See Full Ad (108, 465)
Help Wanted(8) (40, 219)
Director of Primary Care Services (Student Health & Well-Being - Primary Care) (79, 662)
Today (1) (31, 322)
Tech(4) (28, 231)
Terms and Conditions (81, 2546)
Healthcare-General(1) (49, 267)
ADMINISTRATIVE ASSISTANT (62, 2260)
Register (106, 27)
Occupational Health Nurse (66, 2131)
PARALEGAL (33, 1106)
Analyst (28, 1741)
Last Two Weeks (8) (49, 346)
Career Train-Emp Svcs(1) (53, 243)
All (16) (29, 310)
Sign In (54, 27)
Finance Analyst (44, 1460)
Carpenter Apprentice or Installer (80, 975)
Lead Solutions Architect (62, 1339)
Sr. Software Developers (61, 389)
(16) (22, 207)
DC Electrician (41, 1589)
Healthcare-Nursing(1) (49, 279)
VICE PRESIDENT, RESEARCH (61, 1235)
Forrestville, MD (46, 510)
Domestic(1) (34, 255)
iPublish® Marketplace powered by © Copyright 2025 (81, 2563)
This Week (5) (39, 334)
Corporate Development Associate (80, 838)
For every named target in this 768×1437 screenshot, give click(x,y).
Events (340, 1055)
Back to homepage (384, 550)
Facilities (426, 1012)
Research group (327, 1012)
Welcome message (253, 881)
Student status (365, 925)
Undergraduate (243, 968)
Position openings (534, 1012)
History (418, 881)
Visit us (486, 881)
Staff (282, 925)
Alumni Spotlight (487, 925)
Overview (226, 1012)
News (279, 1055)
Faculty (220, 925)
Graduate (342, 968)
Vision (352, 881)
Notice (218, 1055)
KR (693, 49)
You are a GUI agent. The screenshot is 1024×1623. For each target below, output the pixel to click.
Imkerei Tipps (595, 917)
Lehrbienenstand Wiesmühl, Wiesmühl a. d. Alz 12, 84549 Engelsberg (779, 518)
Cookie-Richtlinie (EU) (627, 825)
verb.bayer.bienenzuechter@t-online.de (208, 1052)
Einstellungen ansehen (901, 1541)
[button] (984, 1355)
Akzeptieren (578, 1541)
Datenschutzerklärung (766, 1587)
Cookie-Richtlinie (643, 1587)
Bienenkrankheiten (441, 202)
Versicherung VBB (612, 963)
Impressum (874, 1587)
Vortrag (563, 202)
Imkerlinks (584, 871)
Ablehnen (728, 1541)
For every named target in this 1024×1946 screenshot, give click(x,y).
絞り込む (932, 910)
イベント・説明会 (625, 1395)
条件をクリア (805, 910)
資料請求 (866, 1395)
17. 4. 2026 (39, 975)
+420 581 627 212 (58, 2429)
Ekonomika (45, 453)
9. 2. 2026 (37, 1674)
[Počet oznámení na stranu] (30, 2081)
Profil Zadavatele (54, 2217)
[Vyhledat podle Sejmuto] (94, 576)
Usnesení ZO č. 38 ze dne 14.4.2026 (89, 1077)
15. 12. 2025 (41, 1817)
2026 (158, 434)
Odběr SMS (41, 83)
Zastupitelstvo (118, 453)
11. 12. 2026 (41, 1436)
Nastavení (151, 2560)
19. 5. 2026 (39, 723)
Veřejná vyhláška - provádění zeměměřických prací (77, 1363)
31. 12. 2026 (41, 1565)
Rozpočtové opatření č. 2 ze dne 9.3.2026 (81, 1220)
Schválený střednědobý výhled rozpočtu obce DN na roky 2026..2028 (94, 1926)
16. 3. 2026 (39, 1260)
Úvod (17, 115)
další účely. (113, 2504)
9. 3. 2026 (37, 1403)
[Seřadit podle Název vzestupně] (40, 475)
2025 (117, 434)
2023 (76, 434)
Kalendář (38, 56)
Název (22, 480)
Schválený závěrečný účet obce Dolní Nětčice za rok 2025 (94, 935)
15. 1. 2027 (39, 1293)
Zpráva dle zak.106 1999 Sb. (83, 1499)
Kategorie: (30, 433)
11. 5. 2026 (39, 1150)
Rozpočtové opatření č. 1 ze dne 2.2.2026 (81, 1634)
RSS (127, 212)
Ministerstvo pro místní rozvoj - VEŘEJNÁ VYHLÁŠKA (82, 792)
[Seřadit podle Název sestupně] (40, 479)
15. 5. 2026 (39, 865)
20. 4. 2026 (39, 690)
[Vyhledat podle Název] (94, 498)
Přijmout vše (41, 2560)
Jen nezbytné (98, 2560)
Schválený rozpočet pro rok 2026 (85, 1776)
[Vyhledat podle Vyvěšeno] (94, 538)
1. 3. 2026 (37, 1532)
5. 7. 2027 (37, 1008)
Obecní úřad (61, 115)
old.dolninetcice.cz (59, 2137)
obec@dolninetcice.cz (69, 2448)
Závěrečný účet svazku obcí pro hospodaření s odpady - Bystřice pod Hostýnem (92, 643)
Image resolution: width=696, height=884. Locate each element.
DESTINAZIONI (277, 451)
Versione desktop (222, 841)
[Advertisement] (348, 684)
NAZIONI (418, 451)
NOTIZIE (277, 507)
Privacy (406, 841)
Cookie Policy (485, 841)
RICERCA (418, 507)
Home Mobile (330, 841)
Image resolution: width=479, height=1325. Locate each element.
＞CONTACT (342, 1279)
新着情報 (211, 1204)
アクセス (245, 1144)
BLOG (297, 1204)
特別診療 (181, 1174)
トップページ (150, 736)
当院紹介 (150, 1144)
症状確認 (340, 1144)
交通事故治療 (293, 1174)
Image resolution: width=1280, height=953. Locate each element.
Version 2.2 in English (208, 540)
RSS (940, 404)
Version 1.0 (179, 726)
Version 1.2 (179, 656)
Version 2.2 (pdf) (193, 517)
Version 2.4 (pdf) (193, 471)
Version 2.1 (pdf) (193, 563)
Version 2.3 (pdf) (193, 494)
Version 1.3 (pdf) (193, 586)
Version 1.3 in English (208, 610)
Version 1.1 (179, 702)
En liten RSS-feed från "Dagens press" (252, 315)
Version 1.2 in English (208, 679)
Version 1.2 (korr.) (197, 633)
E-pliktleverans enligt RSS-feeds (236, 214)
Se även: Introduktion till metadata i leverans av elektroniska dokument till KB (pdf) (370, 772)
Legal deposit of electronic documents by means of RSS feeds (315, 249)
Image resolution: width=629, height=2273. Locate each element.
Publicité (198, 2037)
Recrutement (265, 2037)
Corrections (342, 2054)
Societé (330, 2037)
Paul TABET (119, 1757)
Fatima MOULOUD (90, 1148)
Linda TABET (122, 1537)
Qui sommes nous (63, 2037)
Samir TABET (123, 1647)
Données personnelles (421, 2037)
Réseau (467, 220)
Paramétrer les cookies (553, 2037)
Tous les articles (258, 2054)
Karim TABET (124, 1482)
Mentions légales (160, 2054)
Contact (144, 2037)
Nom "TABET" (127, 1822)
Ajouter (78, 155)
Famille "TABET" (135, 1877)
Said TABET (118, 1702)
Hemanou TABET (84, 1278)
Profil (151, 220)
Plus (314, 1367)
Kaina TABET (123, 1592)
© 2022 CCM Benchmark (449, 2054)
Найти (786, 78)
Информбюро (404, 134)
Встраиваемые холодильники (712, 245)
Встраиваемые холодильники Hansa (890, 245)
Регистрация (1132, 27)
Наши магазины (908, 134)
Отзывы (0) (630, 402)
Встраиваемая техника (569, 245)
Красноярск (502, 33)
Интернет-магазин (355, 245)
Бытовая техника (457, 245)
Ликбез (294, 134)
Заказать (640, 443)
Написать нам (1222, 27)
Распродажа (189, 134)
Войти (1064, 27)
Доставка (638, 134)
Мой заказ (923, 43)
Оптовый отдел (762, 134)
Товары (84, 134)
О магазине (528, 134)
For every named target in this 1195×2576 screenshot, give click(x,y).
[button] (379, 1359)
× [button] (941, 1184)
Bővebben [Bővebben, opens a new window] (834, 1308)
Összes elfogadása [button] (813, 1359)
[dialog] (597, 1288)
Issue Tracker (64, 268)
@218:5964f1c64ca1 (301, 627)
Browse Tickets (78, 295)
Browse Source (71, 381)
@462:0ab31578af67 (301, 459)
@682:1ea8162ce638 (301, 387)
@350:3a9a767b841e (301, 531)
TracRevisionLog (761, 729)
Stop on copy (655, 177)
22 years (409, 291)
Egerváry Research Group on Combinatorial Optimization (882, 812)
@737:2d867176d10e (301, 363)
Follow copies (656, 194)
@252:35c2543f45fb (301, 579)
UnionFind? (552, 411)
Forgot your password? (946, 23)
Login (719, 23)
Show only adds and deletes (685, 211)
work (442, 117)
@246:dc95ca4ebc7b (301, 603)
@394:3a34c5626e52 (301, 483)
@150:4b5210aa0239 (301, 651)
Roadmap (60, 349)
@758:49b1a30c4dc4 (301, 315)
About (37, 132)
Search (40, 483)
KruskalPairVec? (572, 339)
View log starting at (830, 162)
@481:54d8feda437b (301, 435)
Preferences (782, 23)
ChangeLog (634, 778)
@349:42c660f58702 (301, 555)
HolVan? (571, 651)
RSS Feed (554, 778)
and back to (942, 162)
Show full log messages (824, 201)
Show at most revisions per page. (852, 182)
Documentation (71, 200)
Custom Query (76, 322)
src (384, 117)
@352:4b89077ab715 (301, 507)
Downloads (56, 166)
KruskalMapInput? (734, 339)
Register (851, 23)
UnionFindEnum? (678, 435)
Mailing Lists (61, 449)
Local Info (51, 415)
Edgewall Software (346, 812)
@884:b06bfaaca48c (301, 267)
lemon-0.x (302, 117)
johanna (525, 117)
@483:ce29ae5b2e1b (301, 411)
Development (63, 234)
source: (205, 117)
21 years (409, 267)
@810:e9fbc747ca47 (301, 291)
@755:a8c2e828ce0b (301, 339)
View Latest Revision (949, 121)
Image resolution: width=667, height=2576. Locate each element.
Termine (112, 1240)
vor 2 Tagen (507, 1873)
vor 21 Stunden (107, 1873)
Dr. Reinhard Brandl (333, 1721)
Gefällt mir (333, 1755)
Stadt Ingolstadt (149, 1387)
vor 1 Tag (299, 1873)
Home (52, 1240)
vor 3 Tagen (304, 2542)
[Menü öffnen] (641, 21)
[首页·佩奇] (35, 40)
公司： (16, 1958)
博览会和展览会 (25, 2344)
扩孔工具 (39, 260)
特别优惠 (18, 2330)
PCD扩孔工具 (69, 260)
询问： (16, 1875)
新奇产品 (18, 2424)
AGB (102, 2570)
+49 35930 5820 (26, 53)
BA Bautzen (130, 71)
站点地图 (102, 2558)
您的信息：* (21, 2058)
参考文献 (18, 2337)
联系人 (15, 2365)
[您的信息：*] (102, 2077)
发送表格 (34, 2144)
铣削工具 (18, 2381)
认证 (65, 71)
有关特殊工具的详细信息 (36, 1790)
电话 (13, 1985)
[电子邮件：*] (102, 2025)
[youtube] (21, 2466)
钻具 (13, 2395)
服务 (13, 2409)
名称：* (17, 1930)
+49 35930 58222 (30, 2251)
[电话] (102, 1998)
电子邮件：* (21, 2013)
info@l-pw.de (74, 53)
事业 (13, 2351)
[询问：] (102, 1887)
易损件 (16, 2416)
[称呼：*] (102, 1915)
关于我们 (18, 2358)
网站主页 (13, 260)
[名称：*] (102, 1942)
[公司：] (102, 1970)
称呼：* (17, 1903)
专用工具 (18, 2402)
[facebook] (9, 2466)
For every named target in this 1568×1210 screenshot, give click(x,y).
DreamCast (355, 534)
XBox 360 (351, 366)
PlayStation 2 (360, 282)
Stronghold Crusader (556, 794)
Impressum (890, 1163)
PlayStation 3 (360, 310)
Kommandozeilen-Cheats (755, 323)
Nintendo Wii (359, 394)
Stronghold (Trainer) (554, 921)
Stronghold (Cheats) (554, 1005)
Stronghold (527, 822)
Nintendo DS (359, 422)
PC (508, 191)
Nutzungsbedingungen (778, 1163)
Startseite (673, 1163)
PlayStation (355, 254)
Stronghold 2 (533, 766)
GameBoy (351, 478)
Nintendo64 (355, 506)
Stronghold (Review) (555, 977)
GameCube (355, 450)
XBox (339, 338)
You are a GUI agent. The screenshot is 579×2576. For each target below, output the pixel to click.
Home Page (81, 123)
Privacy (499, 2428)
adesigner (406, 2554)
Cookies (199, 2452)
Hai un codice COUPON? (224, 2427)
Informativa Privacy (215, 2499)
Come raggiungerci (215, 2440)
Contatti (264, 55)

### [To do]
Whenever a line in the listing above includes the word "output", return that line.

### [Answer to the problem]
You are a GUI agent. The screenshot is 1024×1623. For each target below, output the pixel to click.
You are a GUI agent. The screenshot is 579×2576. For each target below, output the pixel to click.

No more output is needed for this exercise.